Ouch, that looks painful..

May I ask how did you control the FCU with the ODROID? Did you send 'RC override' messages?

By the way, Hard Kernel are selling the ODROID XU4, which is a bit bigger than the Raspberry Pi but much more powerful.

Comment by Alex Wright on September 1, 2015 at 6:21am
What bim said. Odroid xu4. I'm trying to get it going with raspilot and the level shifter kit. I also have the u3.
Comment by Simon D. Levy on September 1, 2015 at 11:21am

@Bim -- yeah, I sent MSP_SET_RAW_RC (#200) messages from the ODROID to the Flip32.  Our MSPPG library (for Python, Java, C++) automates the parsing and generation of the messages, so you can focus on the algorithm.

@Bim @Alex -- yeah, ODROID XU4 for the win!  Probably too big for the little 250 quad, but definitely gonna get one for the bigger birds.  Not sure how easy it is to exploit the octo-core using ARM NEON instructions, but worth a shot for the raw clock speed in any case.  I'm interested in the RPi 2 for the low price, camera, and form factor.  I think I can solder off the USB and RJ45 (ethernet) connectors and 3D-print a slim case to mount it on the bottom of a vehicle for optical flow and the like.

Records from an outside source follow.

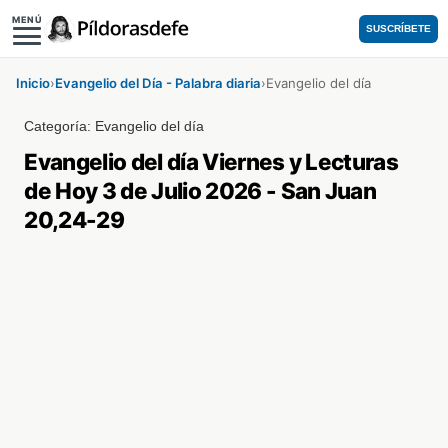
MENÚ
SUSCRÍBETE
Inicio
›
Evangelio del Día - Palabra diaria
›
Evangelio del día
Categoría:
Evangelio del día
Evangelio del día Viernes y Lecturas
de Hoy 3 de Julio 2026 - San Juan
20,24-29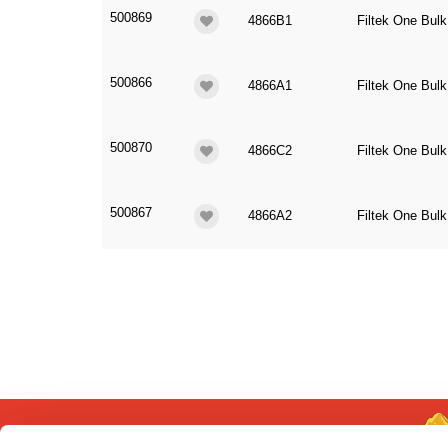
500869
4866B1
Filtek One Bulk 
500866
4866A1
Filtek One Bulk 
500870
4866C2
Filtek One Bulk 
500867
4866A2
Filtek One Bulk 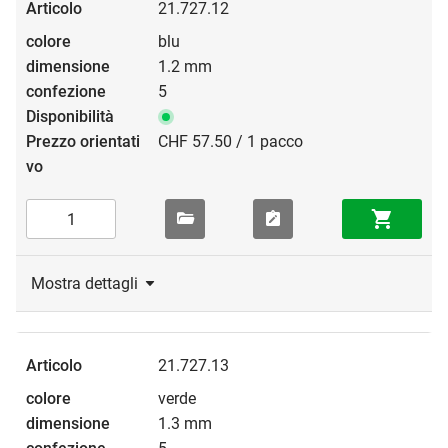
21.727.12
blu
1.2 mm
5
CHF 57.50 / 1 pacco
Mostra dettagli
21.727.13
verde
1.3 mm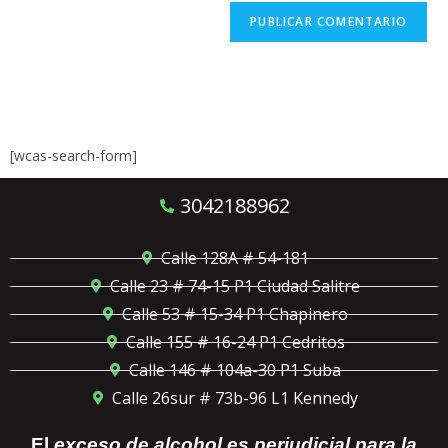
[wcas-search-form]
3042188962
Calle 128A # 54-181
Calle 23 # 74-15 P1 Ciudad Salitre
Calle 53 # 15-34 P1 Chapinero
Calle 155 # 16-24 P1 Cedritos
Calle 146 # 104a-30 P1 Suba
Calle 26sur # 73b-96 L1 Kennedy
El
exceso de alcohol es perjudicial para la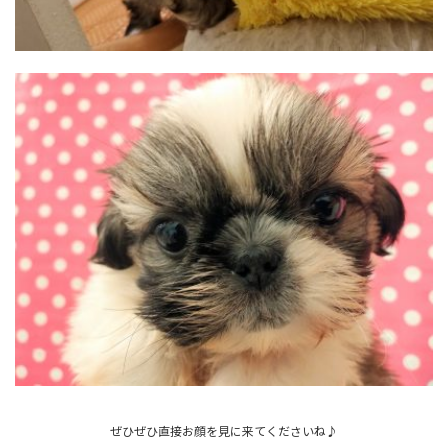
ぜひぜひ直接お顔を見に来てくださいね♪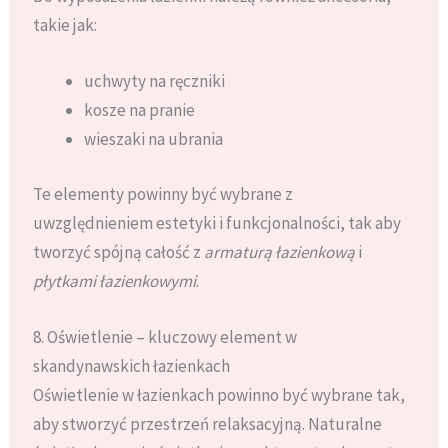
takie jak:
uchwyty na ręczniki
kosze na pranie
wieszaki na ubrania
Te elementy powinny być wybrane z
uwzględnieniem estetyki i funkcjonalności, tak aby
tworzyć spójną całość z
armaturą łazienkową
i
płytkami łazienkowymi
.
8. Oświetlenie – kluczowy element w
skandynawskich łazienkach
Oświetlenie w łazienkach powinno być wybrane tak,
aby stworzyć przestrzeń relaksacyjną. Naturalne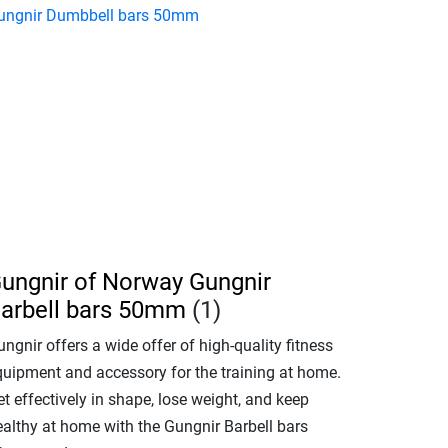
ungnir Dumbbell bars 50mm
ungnir of Norway Gungnir
arbell bars 50mm
(1)
ngnir offers a wide offer of high-quality fitness
quipment and accessory for the training at home.
t effectively in shape, lose weight, and keep
ealthy at home with the Gungnir Barbell bars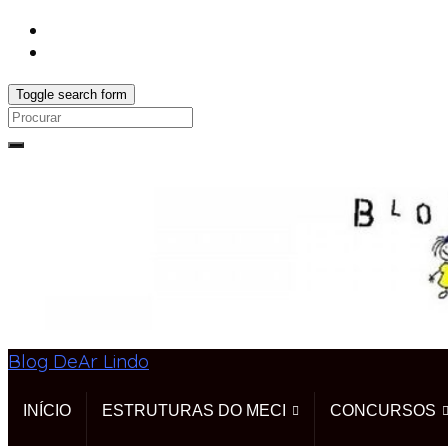
Toggle search form
Search
for:
Blog DeAr Lindo
INÍCIO
ESTRUTURAS DO MECI
CONCURSOS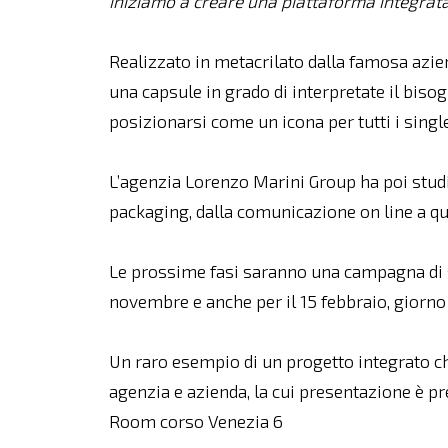
iniziamo a creare una piattaforma integrata
Realizzato in metacrilato dalla famosa azi
una capsule in grado di interpretate il biso
posizionarsi come un icona per tutti i single
L’agenzia Lorenzo Marini Group ha poi studia
packaging, dalla comunicazione on line a que
Le prossime fasi saranno una campagna di su
novembre e anche per il 15 febbraio, giorno
Un raro esempio di un progetto integrato che
agenzia e azienda, la cui presentazione è pr
Room corso Venezia 6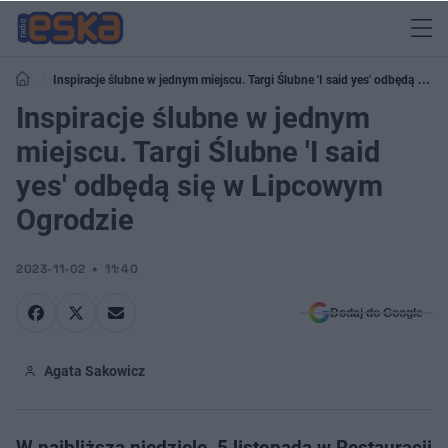
Inspiracje ślubne w jednym miejscu. Targi Ślubne 'I said yes' odbędą się w
Lipcowym Ogrodzie
Inspiracje ślubne w jednym
miejscu. Targi Ślubne 'I said
yes' odbędą się w Lipcowym
Ogrodzie
2023-11-02
11:40
Dodaj do Google
Agata Sakowicz
W najbliższą niedzielę, 5 listopada w Restauracji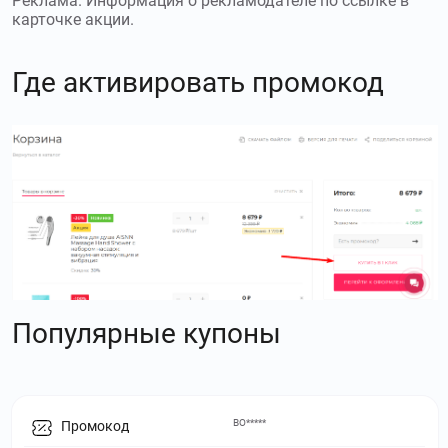
Реклама. Информация о рекламодателе по ссылке в
карточке акции.
Где активировать промокод
Популярные купоны
ВО*****
Промокод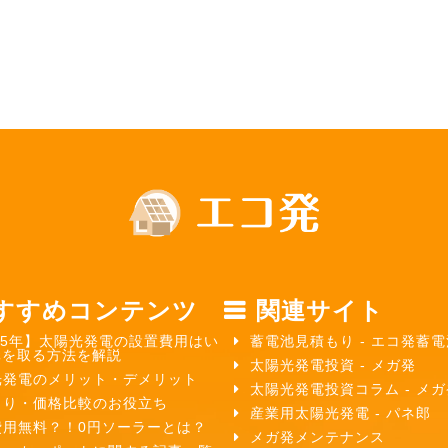
すすめコンテンツ
関連サイト
25年】太陽光発電の設置費用はい
蓄電池見積もり - エコ発蓄電
元を取る方法を解説
太陽光発電投資 - メガ発
光発電のメリット・デメリット
太陽光発電投資コラム - メ
もり・価格比較のお役立ち
産業用太陽光発電 - パネ郎
費用無料？！0円ソーラーとは？
メガ発メンテナンス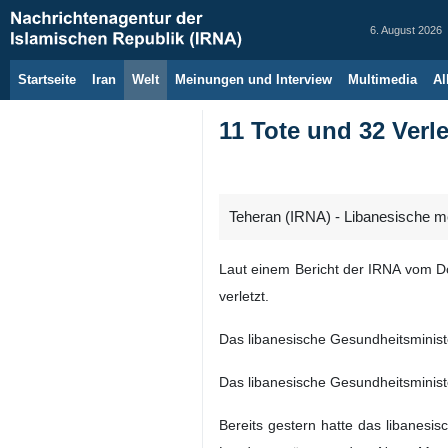
6. August 2026
Startseite
Iran
Welt
Meinungen und Interview
Multimedia
Al
11 Tote und 32 Verl
Teheran (IRNA) - Libanesische med
Laut einem Bericht der IRNA vom Do
verletzt.
Das libanesische Gesundheitsminist
Das libanesische Gesundheitsminist
Bereits gestern hatte das libanesi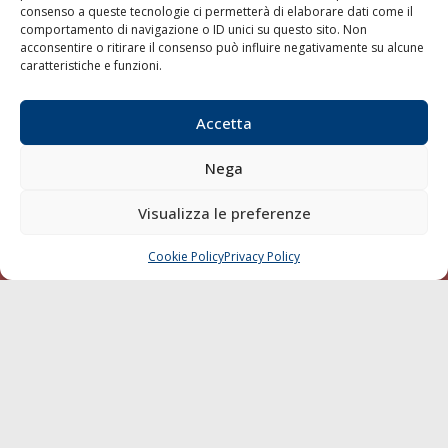
Shipping
consenso a queste tecnologie ci permetterà di elaborare dati come il
comportamento di navigazione o ID unici su questo sito. Non
Porti/Interporti
acconsentire o ritirare il consenso può influire negativamente su alcune
Trasporti
caratteristiche e funzioni.
Varie
Accetta
Sostenibilità
Compagnie di Navigazione
Nega
Blue economy
Visualizza le preferenze
Diporto
Chi siamo
Cookie Policy
Privacy Policy
CHIAMA
SCRIVI
Contatti
SEGUI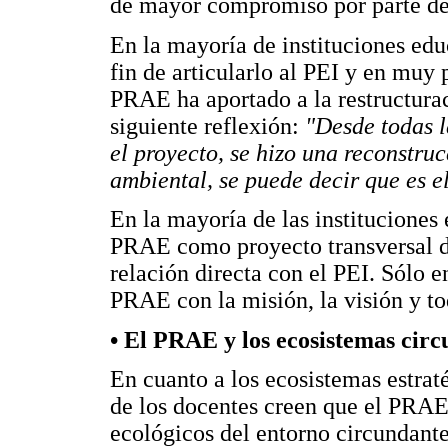
de mayor compromiso por parte de 
En la mayoría de instituciones edu
fin de articularlo al PEI y en muy
PRAE ha aportado a la restructura
siguiente reflexión:
"Desde todas l
el proyecto, se hizo una reconstruc
ambiental, se puede decir que es el
En la mayoría de las instituciones 
PRAE como proyecto transversal de 
relación directa con el PEI. Sólo e
PRAE con la misión, la visión y to
• El PRAE y los ecosistemas cir
En cuanto a los ecosistemas estrat
de los docentes creen que el PRAE
ecológicos del entorno circundante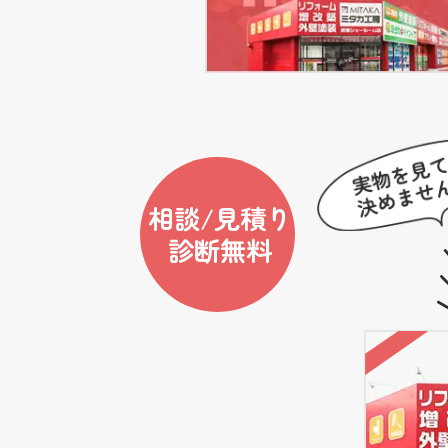
相談/見積り
診断無料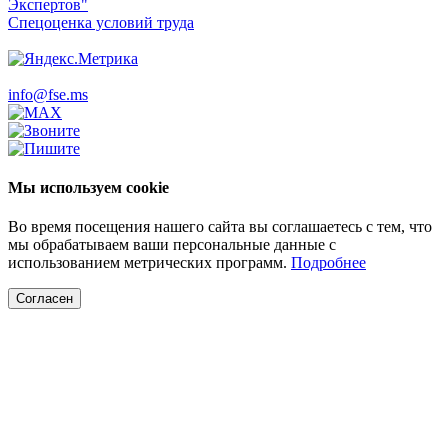
Экспертов"
Спецоценка условий труда
info@fse.ms
Мы используем cookie
Во время посещения нашего сайта вы соглашаетесь с тем, что
мы обрабатываем ваши персональные данные с
использованием метрических программ.
Подробнее
Согласен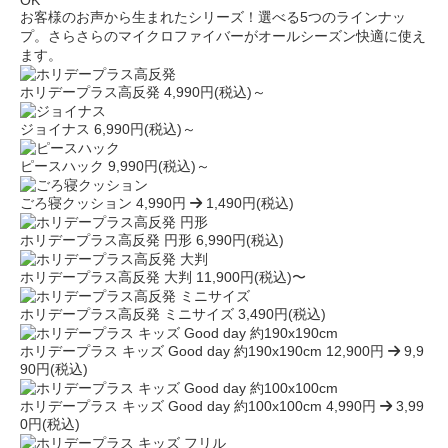
OK
お客様のお声から生まれたシリーズ！選べる5つのラインナッ
プ。さらさらのマイクロファイバーがオールシーズン快適に使え
ます。
ホリデープラス高反発
4,990円(税込)～
ジョイナス
6,990円(税込)～
ピースハック
9,990円(税込)～
ごろ寝クッション
4,990円
1,490円(税込)
ホリデープラス高反発 円形
6,990円(税込)
ホリデープラス高反発 大判
11,900円(税込)〜
ホリデープラス高反発 ミニサイズ
3,490円(税込)
ホリデープラス キッズ Good day 約190x190cm
12,900円
9,9
90円(税込)
ホリデープラス キッズ Good day 約100x100cm
4,990円
3,99
0円(税込)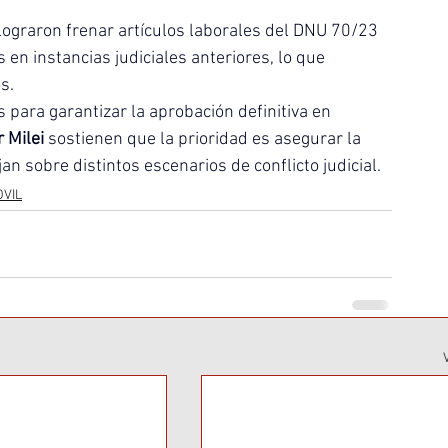
lograron frenar artículos laborales del DNU 70/23 
 en instancias judiciales anteriores, lo que 
s.
 para garantizar la aprobación definitiva en 
r Milei
 sostienen que la prioridad es asegurar la 
an sobre distintos escenarios de conflicto judicial.
OVIL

Comment by Gary McCray on September 1, 2015 at 12:07pm

Great results,

Also, definitely looking forward to your experiences with the RPi2.

I will probably use the 2 BBB's I have with Mirkos BBBMini as Pixhawk replacements, but I wanted a more powerful basis for SLAM additions so I got an Odroid U3 but I have not yet used it in a system.

The RPi2 while slightly slower than the U3 has way more capability than the BBB and should be around for a while and RPi has a great following so I will be going that direction too.

Best Regards,

Gary

Comment by Alex Wright on September 1, 2015 at 12:12pm

I personally do not see the pi2  as having more capability than the beaglebone black. the 2 pru's alone make it better to me. I love flying with my beaglebone black. I use mirkos cape with my beaglebone as well.

Comment by Simon D. Levy on September 1, 2015 at 12:30pm

@Gary -- thanks!  If you want onboard SLAM, the U-3 is the way to go.  I wrote  a little Python / C++ SLAM library that exploits the quad-core on the U-3.  The chart below shows some comparisons running it on various single-board computers, using a Hokuyo URG04LX lidar unit (delivery speed shown as red line). Note that the RPi is first-generation; the RPi2 would be much faster:

@Alex I also have a BBB.  As I see it, these three single-board platforms (ODROID, RPi, BB) are in an arms race (or "ARMs race!"), which drives up processing power and drives down speed -- a big win for our community.

Comment by Simon D. Levy on September 1, 2015 at 12:31pm

Sorry, I meant "drives down PRICE!"

Comment by Gary McCray on September 1, 2015 at 2:45pm

The XU4 is a very interesting architecture, basically 2 quad core CPUs running right next to each other.

Seems like should make some interesting functional separation possible on board say SLAM - Flight Controller.

Also, seems like the RPI2 should be almost the same as the U3 just slower by the reduced clock rate.

It also seems like the v2 NEON in the XU4 might be faster than the original NEON in the U3.

Comment by Jack Crossfire on September 1, 2015 at 8:27pm

Too bad the XU4 can only operate 4 cores at a time & people just aren't willing to spend that much extra money for a minor improvement over the pi 2.0.  At least this was the farthest anyone ever got with an odroid. 

Comment by Simon D. Levy on September 2, 2015 at 12:42pm

@Jack only four cores at a time -- disappointing!  They advertise it as an "octo-core", and I was psyched to try to code up some factor-of-eight parallelism on it using NEON.  A 2GHz processor is still pretty appealing, though.